Samedi
Le Sun, premier tabloïd britannique et navire amiral du groupe News International de Rupert Murdoch, est en sursis. Lundi 27 février, une enquêtrice de Scotland Yard a affirmé devant une commission parlementaire chargée de faire la lumière sur les dérives de la presse britannique qu’il existait « une culture au Sun de paiements illégaux » et de « corruption » de fonctionnaires. En quelques jours, fin janvier, début février, la police britannique a arrêté neuf journalistes expérimentés du quotidien, actuels et anciens. L’un d’eux avait reçu, selon la police, plus de 175 000 euros en liquide, sur plusieurs années, pour payer ses sources. Un policier, un employé du ministère de la défense et un officier de l’armée ont également été arrêtés.

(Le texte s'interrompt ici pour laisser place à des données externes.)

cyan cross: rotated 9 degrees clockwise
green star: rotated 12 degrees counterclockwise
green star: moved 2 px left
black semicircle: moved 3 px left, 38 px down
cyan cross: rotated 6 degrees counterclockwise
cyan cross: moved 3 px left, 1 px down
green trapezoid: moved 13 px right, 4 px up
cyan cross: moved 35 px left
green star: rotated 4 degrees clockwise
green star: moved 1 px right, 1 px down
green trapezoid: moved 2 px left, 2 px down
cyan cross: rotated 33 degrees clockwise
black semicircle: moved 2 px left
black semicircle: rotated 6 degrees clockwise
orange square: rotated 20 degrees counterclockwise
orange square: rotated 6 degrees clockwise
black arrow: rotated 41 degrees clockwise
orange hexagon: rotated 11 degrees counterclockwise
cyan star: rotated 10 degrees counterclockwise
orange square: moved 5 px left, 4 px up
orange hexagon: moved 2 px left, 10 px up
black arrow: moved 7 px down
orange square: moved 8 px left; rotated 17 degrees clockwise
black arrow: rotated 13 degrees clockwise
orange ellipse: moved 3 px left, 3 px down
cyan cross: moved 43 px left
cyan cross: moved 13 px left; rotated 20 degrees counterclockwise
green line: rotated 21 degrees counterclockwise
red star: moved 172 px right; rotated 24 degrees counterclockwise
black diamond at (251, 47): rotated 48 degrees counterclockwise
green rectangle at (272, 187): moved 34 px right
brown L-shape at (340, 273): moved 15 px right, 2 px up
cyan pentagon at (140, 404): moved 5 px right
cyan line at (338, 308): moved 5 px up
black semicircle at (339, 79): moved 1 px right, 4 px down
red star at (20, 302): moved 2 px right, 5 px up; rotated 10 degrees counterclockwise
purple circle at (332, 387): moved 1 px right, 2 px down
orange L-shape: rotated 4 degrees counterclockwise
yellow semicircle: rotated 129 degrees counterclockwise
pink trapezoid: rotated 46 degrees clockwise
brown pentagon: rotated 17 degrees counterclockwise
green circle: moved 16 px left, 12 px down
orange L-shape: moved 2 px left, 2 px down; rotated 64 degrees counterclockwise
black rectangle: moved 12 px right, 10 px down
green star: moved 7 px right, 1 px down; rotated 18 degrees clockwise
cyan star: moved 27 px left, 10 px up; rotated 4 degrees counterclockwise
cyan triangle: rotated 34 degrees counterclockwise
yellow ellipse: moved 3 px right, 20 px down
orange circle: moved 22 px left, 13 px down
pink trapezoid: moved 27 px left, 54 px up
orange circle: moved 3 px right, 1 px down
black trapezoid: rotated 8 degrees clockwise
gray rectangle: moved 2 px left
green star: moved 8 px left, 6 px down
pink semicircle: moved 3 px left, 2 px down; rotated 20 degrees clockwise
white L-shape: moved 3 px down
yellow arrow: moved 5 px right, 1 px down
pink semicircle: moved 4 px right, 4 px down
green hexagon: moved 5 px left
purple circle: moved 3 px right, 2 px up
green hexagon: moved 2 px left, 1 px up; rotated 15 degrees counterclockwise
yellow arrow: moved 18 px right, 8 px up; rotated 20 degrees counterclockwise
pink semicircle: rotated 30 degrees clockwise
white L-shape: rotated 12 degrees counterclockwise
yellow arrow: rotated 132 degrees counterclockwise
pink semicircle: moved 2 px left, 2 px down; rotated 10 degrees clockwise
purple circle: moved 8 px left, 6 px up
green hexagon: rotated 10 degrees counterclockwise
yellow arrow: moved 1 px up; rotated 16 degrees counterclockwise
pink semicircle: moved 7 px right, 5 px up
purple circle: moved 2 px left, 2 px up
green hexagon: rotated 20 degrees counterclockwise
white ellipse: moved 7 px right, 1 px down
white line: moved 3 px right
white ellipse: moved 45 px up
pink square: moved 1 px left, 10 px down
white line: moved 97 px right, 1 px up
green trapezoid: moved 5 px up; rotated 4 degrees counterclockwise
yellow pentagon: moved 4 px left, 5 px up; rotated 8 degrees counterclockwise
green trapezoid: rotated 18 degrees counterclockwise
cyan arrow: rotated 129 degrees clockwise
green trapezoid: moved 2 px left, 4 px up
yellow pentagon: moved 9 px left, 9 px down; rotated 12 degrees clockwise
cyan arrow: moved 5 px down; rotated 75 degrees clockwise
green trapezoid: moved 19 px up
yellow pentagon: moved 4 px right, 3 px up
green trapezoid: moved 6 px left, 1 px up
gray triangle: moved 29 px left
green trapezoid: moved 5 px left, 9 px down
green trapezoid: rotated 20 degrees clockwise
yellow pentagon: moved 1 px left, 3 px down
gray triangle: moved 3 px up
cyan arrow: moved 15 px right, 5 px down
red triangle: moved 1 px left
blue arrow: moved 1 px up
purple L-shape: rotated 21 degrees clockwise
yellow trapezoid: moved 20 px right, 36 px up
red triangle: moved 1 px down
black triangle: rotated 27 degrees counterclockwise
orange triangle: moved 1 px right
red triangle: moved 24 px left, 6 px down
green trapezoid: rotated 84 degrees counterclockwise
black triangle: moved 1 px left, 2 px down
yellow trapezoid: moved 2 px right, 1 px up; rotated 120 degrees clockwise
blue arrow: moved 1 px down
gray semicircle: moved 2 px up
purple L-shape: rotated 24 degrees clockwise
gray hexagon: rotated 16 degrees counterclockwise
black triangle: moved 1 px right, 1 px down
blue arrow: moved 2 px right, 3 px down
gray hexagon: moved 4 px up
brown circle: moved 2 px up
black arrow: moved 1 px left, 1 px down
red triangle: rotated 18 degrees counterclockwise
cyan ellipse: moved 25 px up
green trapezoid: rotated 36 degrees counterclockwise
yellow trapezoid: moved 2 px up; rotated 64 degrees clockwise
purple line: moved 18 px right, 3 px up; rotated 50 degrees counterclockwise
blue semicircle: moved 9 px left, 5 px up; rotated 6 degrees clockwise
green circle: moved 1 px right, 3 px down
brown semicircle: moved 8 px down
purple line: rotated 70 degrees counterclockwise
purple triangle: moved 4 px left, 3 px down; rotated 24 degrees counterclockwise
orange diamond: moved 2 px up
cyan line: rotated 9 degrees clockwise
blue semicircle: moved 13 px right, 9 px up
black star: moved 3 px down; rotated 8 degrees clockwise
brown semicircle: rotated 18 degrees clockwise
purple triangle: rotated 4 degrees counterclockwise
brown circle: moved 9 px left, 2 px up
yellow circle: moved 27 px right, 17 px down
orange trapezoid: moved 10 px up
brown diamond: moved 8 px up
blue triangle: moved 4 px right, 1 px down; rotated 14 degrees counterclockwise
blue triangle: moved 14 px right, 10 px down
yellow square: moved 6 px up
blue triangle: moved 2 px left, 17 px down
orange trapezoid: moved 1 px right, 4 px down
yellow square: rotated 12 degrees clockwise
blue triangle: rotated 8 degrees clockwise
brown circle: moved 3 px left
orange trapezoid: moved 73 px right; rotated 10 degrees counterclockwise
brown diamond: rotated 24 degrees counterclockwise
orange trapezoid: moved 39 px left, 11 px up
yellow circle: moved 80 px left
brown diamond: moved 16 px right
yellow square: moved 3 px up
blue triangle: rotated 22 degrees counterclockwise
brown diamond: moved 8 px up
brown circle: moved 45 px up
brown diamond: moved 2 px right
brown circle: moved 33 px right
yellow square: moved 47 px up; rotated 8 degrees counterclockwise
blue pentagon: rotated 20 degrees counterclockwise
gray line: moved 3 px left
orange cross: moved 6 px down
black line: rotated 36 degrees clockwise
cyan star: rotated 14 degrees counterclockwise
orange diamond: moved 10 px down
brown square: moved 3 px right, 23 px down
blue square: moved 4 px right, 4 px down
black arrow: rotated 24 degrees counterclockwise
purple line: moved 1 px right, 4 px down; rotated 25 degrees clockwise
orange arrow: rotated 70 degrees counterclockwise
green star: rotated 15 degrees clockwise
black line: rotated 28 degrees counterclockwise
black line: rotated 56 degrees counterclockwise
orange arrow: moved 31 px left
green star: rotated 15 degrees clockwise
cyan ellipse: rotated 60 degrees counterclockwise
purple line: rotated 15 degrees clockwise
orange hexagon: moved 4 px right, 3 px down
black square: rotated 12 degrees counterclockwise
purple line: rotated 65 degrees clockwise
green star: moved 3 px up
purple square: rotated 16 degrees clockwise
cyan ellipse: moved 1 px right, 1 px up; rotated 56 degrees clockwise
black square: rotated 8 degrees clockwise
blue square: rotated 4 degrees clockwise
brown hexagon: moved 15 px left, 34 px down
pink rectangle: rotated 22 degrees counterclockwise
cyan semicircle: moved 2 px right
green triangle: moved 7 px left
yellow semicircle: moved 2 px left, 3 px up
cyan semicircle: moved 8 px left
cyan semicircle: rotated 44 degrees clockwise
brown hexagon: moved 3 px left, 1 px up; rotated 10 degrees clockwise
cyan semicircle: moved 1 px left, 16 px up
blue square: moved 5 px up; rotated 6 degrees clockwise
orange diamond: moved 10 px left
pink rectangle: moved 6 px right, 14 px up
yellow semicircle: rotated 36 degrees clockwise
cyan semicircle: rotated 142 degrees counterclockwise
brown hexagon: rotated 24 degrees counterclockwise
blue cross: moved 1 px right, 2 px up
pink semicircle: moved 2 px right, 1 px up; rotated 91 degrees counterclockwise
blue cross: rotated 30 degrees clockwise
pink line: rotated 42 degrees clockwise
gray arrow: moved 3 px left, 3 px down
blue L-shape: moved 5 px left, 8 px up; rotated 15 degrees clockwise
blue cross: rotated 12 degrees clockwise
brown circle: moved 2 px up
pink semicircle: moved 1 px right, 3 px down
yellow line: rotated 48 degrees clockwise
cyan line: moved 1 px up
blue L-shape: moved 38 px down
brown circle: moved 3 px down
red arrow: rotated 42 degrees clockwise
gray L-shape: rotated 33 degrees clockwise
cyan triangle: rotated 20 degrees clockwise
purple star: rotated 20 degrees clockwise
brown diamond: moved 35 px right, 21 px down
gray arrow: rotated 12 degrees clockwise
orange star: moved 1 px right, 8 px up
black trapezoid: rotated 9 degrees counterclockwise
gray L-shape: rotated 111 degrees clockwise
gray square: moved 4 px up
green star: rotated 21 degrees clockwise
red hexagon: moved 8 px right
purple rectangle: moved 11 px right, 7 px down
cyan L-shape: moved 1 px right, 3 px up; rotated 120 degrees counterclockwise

La rédaction du quotidien à scandale, à cran, craint d’être lâchée par son propriétaire, M. Murdoch. Celui-ci avait brutalement fermé, en juillet, le tabloïd News of the World, lorsque le tapage provoqué par des écoutes illégales des messageries de téléphones portables de personnalités politiques, du show-biz et de victimes de faits divers est devenu incontrôlable.
Ce scandale lui coûte cher : lundi, le groupe de M. Murdoch a versé une indemnisation de 710 000 euros à la chanteuse britannique Charlotte Church et à ses parents, dont les conversations avaient été écoutées par des rédacteurs de New of the World à leur insu. Un fonds d’indemnisation a été mis en place par le groupe en vue d’éviter des procès coûteux, y compris en termes d’image. Cinquante cas ont déjà été réglés à l’amiable, mais News International refuse de préciser le nombre exact de personnes indemnisées ou les montants en jeu.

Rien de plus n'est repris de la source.